When scraping, many things can go wrong (and, per Murphy’s law, they will). The possible failures fall into two broad categories:
In this case, Skyscraper will gracefully propagate the exception to the scraping entry-point (i.e., it will be caught by the worker thread, all worker threads will terminate, and the exception will be re-thrown by the main thread after it has cleaned up).
The behaviour here is customizable. The default logic is:
- if it’s an HTTP error other than a 50x, or a connection error, propagate the exception as above;
- if it’s an HTTP 50x error, retry up to
:retries
times (default 5), and after that propagate the exception.

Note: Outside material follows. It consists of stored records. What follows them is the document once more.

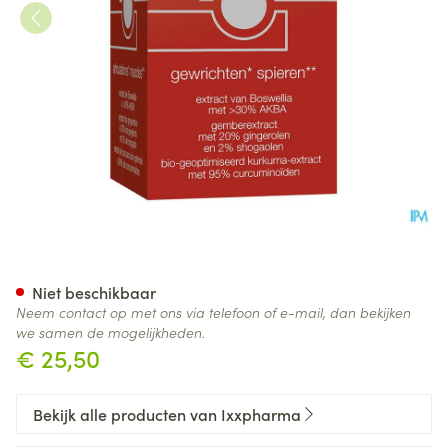
Hybrixx Comp 30
Niet beschikbaar
Neem contact op met ons via telefoon of e-mail, dan bekijken
we samen de mogelijkheden.
€ 25,50
Bekijk alle producten van Ixxpharma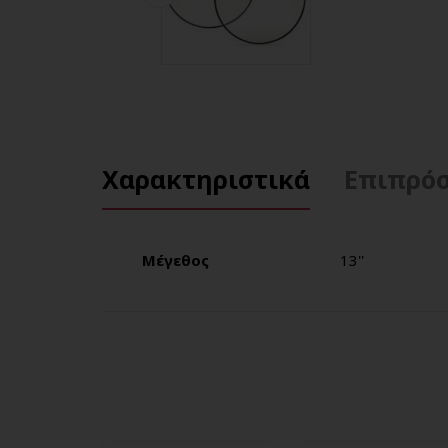
Χαρακτηριστικά
Επιπρόσ
Μέγεθος
13''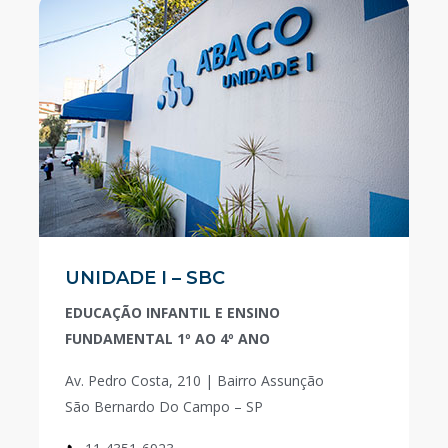
UNIDADE I – SBC
EDUCAÇÃO INFANTIL E ENSINO
FUNDAMENTAL 1º AO 4º ANO
Av. Pedro Costa, 210 | Bairro Assunção
São Bernardo Do Campo – SP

You can override this by supplying a :download-error-handler
option to the toplevel scraping function. If supplied, it should be a function taking three arguments:
- the exception as thrown by clj-http;
- the scraping option map as passed to the toplevel function;
- the context containing the
:url
on which scraping failed.
The error handler should return a vector of contexts that will be used as download results. Note that these contexts will not normally be processed further – they will be returned as leaves of the scraping tree. To ignore the error, return an empty seq. To terminate scraping with an error, call signal-error
. To simulate returning a successful clj-http response and continue as if the download had succeeded, call respond-with
.
See skyscraper.core/default-download-error-handler
for an example of how to implement such a function.